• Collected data
*** Block opens ***

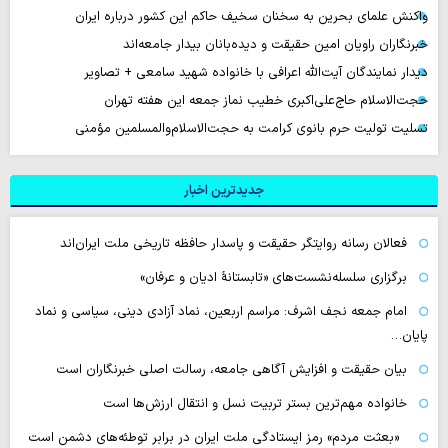
واکنش علمای بحرین به سخنان سخیف حاکم این کشور درباره ایران
خبرنگاران راویان امین حقیقت و دیده‌بانان بیدار جامعه‌اند
دیدار نمایندگان آیت‌الله اعرافی با خانواده شهید سامعی + تصاویر
حجت‌الاسلام حاج‌علی‌اکبری خطیب نماز جمعه این هفته تهران
تسلیت تولیت حرم بانوی کرامت به حجت‌الاسلام‌والمسلمین مؤمنی
جدیدترین اخبار
فعالان رسانه‌ روایتگر حقیقت و پاسدار حافظه تاریخی ملت ایران‌اند
برگزاری سلسله‌نشست‌های «تابستانهٔ ادیان و عرفان»
امام جمعه نجف اشرف: مراسم اربعین، نماد آزادی دینی، سیاسی و نماد
پایان…
بیان حقیقت و افزایش آگاهی جامعه، رسالت اصلی خبرنگاران است
خانواده مهم‌ترین بستر تربیت نسل و انتقال ارزش‌ها است
«بعثت مردم» رمز ایستادگی ملت ایران در برابر توطئه‌های دشمن است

*** Block closes ***

• What you need to do
Output the records above exactly as written, but leave out the pictures.

• Your solution
واکنش علمای بحرین به سخنان سخیف حاکم این کشور درباره ایران
خبرنگاران راویان امین حقیقت و دیده‌بانان بیدار جامعه‌اند
دیدار نمایندگان آیت‌الله اعرافی با خانواده شهید سامعی + تصاویر
حجت‌الاسلام حاج‌علی‌اکبری خطیب نماز جمعه این هفته تهران
تسلیت تولیت حرم بانوی کرامت به حجت‌الاسلام‌والمسلمین مؤمنی
جدیدترین اخبار
فعالان رسانه‌ روایتگر حقیقت و پاسدار حافظه تاریخی ملت ایران‌اند
برگزاری سلسله‌نشست‌های «تابستانهٔ ادیان و عرفان»
امام جمعه نجف اشرف: مراسم اربعین، نماد آزادی دینی، سیاسی و نماد
پایان…
بیان حقیقت و افزایش آگاهی جامعه، رسالت اصلی خبرنگاران است
خانواده مهم‌ترین بستر تربیت نسل و انتقال ارزش‌ها است
«بعثت مردم» رمز ایستادگی ملت ایران در برابر توطئه‌های دشمن است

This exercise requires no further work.